This would be a reversal of current laws that actually prohibit distillers, vintners, and brewers from putting this kind of information on their bottles. Among the groups advocating the change is Diageo, the world’s largest liquor company:
Diageo North America has listed nutritional information for its alcoholic beverages on one of its Web sites for the past two years because it was illegal to put such “serving facts” on the label.
Yesterday, the Norwalk-based unit of the world’s biggest liquor company praised the federal Alcohol Tax and Trade Bureau for issuing a proposed regulation requiring serving facts labels on all alcoholic beverages.
Diageo, joined by the National Consumers League, the Center for Science in the Public Interest and other consumer groups, initiated a movement in 2003 seeking a uniform facts label…
“Consumers want more information – not less,” said Guy Smith, Diageo North American executive vice president, in a statement. “Today marks a major victory for consumers and a win for our industry. We are one step closer to providing consumers the information our research tells us they overwhelmingly want about carbs, calories, alcohol content and alcohol per serving size.”
If Diageo wants to put nutritional information on its labels, it’s stupid to forbid them from doing so. That part of the current law should definitely go. But Diageo wants more than that. They want everyone to be forced to follow their lead. Why? Are they that concerned about public health? I doubt it.
When you’re a massive corporation like Diageo selling standardized products around the globe, providing detailed nutritional labels is pretty easy. But for smaller craft producers, obtaining that kind of information could be more expensive and time consuming. Perhaps the folks at Diageo are just looking out for consumers’ interest, but it seems a lot more likely that they’re lobbying to get regulations in place that are light on them and burdensome on the little guy. Throw in the seal of approval from CSPI and it’s a classic case of bootleggers and Baptists each getting what they want: the Baptists provide the moral reasoning for the law while the bootleggers reap the financial rewards.

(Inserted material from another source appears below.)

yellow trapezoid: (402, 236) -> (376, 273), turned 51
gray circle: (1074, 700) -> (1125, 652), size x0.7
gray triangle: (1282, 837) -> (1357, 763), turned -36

David recognizes that this sort of thing is a problem, but suggests we regulate better, not less. I’m not convinced that’s possible. If even a proposal as seemingly benign as putting calorie counts on a bottle of wine is going to be corrupted by special interests, the problem is endemic to regulation.
Whether it’s calorie counts in fast food restaurants or nutritional labels on wine, the best way to defend consumer interests is to remove barriers to communication. Let Wendy’s advertise healthy salads and let Diageo market low-carb wines* — and allow talented chefs and artisan drink producers to focus on their work, not their paperwork.
[For more discussion of the proposed regulation, head over to Tom Wark’s great wine blog. Note also his mock-up of what new wine labels may look like, with the space that could have been used for interesting information or design taken up instead by an ugly nutrition table.]
*All wines are low-carb, silly! But Diageo knows mass marketing.